(Given entries Opens)

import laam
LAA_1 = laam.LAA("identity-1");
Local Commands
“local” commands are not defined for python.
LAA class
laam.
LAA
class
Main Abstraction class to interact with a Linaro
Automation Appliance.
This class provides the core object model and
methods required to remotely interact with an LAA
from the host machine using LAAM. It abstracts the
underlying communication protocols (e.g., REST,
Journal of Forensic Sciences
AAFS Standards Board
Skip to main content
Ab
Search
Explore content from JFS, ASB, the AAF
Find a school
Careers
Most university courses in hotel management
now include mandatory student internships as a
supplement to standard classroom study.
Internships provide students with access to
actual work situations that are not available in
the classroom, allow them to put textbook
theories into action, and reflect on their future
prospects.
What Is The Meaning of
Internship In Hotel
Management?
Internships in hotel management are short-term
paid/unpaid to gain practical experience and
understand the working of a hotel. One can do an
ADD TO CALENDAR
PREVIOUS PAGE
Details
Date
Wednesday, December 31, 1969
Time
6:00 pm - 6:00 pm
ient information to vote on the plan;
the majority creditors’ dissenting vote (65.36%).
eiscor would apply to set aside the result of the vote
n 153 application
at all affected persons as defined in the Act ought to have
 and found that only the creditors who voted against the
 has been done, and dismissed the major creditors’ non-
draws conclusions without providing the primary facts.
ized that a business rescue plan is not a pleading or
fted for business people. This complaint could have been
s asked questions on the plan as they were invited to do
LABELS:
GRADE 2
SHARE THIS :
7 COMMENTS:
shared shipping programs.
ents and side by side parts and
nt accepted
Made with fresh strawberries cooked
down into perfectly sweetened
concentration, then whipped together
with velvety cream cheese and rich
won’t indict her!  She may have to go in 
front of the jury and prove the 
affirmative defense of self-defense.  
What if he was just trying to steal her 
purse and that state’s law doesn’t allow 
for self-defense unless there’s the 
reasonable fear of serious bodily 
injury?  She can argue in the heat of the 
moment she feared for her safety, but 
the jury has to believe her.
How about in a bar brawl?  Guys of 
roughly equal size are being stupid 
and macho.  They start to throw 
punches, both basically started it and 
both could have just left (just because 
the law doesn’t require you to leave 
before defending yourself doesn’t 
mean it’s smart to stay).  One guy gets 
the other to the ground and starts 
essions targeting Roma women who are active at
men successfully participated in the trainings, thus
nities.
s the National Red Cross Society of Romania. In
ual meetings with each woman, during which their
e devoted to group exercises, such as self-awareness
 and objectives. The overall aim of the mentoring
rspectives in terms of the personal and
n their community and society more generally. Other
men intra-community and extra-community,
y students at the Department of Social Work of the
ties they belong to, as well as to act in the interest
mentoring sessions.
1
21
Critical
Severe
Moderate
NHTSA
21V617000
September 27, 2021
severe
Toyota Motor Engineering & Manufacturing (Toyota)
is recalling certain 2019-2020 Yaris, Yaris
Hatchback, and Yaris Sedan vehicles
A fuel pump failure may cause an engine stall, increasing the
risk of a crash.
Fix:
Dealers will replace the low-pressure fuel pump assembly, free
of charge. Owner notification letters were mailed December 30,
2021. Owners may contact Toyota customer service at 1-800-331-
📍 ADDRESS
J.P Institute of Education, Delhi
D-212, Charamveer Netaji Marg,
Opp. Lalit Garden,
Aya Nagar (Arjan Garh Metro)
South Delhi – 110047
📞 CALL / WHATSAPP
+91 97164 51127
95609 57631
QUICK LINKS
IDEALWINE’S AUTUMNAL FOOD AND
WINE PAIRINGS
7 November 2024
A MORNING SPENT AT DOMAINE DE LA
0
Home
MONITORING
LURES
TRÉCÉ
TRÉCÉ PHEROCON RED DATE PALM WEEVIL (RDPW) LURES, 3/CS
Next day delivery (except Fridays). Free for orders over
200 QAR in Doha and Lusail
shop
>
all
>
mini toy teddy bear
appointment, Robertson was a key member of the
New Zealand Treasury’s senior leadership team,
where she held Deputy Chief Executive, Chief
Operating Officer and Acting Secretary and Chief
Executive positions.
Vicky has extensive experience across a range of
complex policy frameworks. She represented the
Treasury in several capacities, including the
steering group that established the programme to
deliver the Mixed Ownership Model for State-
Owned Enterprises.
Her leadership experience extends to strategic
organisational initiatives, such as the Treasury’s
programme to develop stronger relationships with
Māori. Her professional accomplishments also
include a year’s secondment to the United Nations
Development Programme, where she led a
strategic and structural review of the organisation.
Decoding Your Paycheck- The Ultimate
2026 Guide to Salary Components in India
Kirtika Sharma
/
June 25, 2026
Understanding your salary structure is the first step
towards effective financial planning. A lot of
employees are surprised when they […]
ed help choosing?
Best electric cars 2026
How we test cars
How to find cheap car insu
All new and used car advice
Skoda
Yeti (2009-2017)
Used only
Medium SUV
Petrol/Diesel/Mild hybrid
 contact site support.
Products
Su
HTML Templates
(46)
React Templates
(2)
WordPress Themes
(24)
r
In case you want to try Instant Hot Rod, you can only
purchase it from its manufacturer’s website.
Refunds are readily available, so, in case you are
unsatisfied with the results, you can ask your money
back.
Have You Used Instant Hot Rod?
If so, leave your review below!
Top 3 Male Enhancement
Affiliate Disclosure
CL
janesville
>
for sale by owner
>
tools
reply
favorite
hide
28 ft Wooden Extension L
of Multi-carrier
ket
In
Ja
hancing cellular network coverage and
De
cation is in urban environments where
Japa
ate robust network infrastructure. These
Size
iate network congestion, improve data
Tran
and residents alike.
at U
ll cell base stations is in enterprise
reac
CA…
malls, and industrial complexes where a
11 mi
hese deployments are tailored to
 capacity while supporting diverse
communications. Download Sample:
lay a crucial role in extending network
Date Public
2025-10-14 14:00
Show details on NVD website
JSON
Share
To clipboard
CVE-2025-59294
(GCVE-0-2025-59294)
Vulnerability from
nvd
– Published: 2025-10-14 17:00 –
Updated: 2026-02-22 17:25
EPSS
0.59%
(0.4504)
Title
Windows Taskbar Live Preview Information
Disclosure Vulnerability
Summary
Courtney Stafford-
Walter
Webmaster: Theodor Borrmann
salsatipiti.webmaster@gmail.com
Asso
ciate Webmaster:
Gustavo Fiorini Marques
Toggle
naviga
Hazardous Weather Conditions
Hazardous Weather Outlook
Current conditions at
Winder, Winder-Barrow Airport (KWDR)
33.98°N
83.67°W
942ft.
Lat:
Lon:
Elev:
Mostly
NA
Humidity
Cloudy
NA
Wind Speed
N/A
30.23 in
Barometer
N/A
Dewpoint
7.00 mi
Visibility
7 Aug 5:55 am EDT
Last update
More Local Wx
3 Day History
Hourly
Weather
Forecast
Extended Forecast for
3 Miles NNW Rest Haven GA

(Given entries Closes)

When you output the entries, keep every word exactly as it stands.

Expected output:
import laam
LAA_1 = laam.LAA("identity-1");
Local Commands
“local” commands are not defined for python.
LAA class
laam.
LAA
class
Main Abstraction class to interact with a Linaro
Automation Appliance.
This class provides the core object model and
methods required to remotely interact with an LAA
from the host machine using LAAM. It abstracts the
underlying communication protocols (e.g., REST,
Journal of Forensic Sciences
AAFS Standards Board
Skip to main content
Ab
Search
Explore content from JFS, ASB, the AAF
Find a school
Careers
Most university courses in hotel management
now include mandatory student internships as a
supplement to standard classroom study.
Internships provide students with access to
actual work situations that are not available in
the classroom, allow them to put textbook
theories into action, and reflect on their future
prospects.
What Is The Meaning of
Internship In Hotel
Management?
Internships in hotel management are short-term
paid/unpaid to gain practical experience and
understand the working of a hotel. One can do an
ADD TO CALENDAR
PREVIOUS PAGE
Details
Date
Wednesday, December 31, 1969
Time
6:00 pm - 6:00 pm
ient information to vote on the plan;
the majority creditors’ dissenting vote (65.36%).
eiscor would apply to set aside the result of the vote
n 153 application
at all affected persons as defined in the Act ought to have
 and found that only the creditors who voted against the
 has been done, and dismissed the major creditors’ non-
draws conclusions without providing the primary facts.
ized that a business rescue plan is not a pleading or
fted for business people. This complaint could have been
s asked questions on the plan as they were invited to do
LABELS:
GRADE 2
SHARE THIS :
7 COMMENTS:
shared shipping programs.
ents and side by side parts and
nt accepted
Made with fresh strawberries cooked
down into perfectly sweetened
concentration, then whipped together
with velvety cream cheese and rich
won’t indict her!  She may have to go in 
front of the jury and prove the 
affirmative defense of self-defense.  
What if he was just trying to steal her 
purse and that state’s law doesn’t allow 
for self-defense unless there’s the 
reasonable fear of serious bodily 
injury?  She can argue in the heat of the 
moment she feared for her safety, but 
the jury has to believe her.
How about in a bar brawl?  Guys of 
roughly equal size are being stupid 
and macho.  They start to throw 
punches, both basically started it and 
both could have just left (just because 
the law doesn’t require you to leave 
before defending yourself doesn’t 
mean it’s smart to stay).  One guy gets 
the other to the ground and starts 
essions targeting Roma women who are active at
men successfully participated in the trainings, thus
nities.
s the National Red Cross Society of Romania. In
ual meetings with each woman, during which their
e devoted to group exercises, such as self-awareness
 and objectives. The overall aim of the mentoring
rspectives in terms of the personal and
n their community and society more generally. Other
men intra-community and extra-community,
y students at the Department of Social Work of the
ties they belong to, as well as to act in the interest
mentoring sessions.
1
21
Critical
Severe
Moderate
NHTSA
21V617000
September 27, 2021
severe
Toyota Motor Engineering & Manufacturing (Toyota)
is recalling certain 2019-2020 Yaris, Yaris
Hatchback, and Yaris Sedan vehicles
A fuel pump failure may cause an engine stall, increasing the
risk of a crash.
Fix:
Dealers will replace the low-pressure fuel pump assembly, free
of charge. Owner notification letters were mailed December 30,
2021. Owners may contact Toyota customer service at 1-800-331-
📍 ADDRESS
J.P Institute of Education, Delhi
D-212, Charamveer Netaji Marg,
Opp. Lalit Garden,
Aya Nagar (Arjan Garh Metro)
South Delhi – 110047
📞 CALL / WHATSAPP
+91 97164 51127
95609 57631
QUICK LINKS
IDEALWINE’S AUTUMNAL FOOD AND
WINE PAIRINGS
7 November 2024
A MORNING SPENT AT DOMAINE DE LA
0
Home
MONITORING
LURES
TRÉCÉ
TRÉCÉ PHEROCON RED DATE PALM WEEVIL (RDPW) LURES, 3/CS
Next day delivery (except Fridays). Free for orders over
200 QAR in Doha and Lusail
shop
>
all
>
mini toy teddy bear
appointment, Robertson was a key member of the
New Zealand Treasury’s senior leadership team,
where she held Deputy Chief Executive, Chief
Operating Officer and Acting Secretary and Chief
Executive positions.
Vicky has extensive experience across a range of
complex policy frameworks. She represented the
Treasury in several capacities, including the
steering group that established the programme to
deliver the Mixed Ownership Model for State-
Owned Enterprises.
Her leadership experience extends to strategic
organisational initiatives, such as the Treasury’s
programme to develop stronger relationships with
Māori. Her professional accomplishments also
include a year’s secondment to the United Nations
Development Programme, where she led a
strategic and structural review of the organisation.
Decoding Your Paycheck- The Ultimate
2026 Guide to Salary Components in India
Kirtika Sharma
/
June 25, 2026
Understanding your salary structure is the first step
towards effective financial planning. A lot of
employees are surprised when they […]
ed help choosing?
Best electric cars 2026
How we test cars
How to find cheap car insu
All new and used car advice
Skoda
Yeti (2009-2017)
Used only
Medium SUV
Petrol/Diesel/Mild hybrid
 contact site support.
Products
Su
HTML Templates
(46)
React Templates
(2)
WordPress Themes
(24)
r
In case you want to try Instant Hot Rod, you can only
purchase it from its manufacturer’s website.
Refunds are readily available, so, in case you are
unsatisfied with the results, you can ask your money
back.
Have You Used Instant Hot Rod?
If so, leave your review below!
Top 3 Male Enhancement
Affiliate Disclosure
CL
janesville
>
for sale by owner
>
tools
reply
favorite
hide
28 ft Wooden Extension L
of Multi-carrier
ket
In
Ja
hancing cellular network coverage and
De
cation is in urban environments where
Japa
ate robust network infrastructure. These
Size
iate network congestion, improve data
Tran
and residents alike.
at U
ll cell base stations is in enterprise
reac
CA…
malls, and industrial complexes where a
11 mi
hese deployments are tailored to
 capacity while supporting diverse
communications. Download Sample:
lay a crucial role in extending network
Date Public
2025-10-14 14:00
Show details on NVD website
JSON
Share
To clipboard
CVE-2025-59294
(GCVE-0-2025-59294)
Vulnerability from
nvd
– Published: 2025-10-14 17:00 –
Updated: 2026-02-22 17:25
EPSS
0.59%
(0.4504)
Title
Windows Taskbar Live Preview Information
Disclosure Vulnerability
Summary
Courtney Stafford-
Walter
Webmaster: Theodor Borrmann
salsatipiti.webmaster@gmail.com
Asso
ciate Webmaster:
Gustavo Fiorini Marques
Toggle
naviga
Hazardous Weather Conditions
Hazardous Weather Outlook
Current conditions at
Winder, Winder-Barrow Airport (KWDR)
33.98°N
83.67°W
942ft.
Lat:
Lon:
Elev:
Mostly
NA
Humidity
Cloudy
NA
Wind Speed
N/A
30.23 in
Barometer
N/A
Dewpoint
7.00 mi
Visibility
7 Aug 5:55 am EDT
Last update
More Local Wx
3 Day History
Hourly
Weather
Forecast
Extended Forecast for
3 Miles NNW Rest Haven GA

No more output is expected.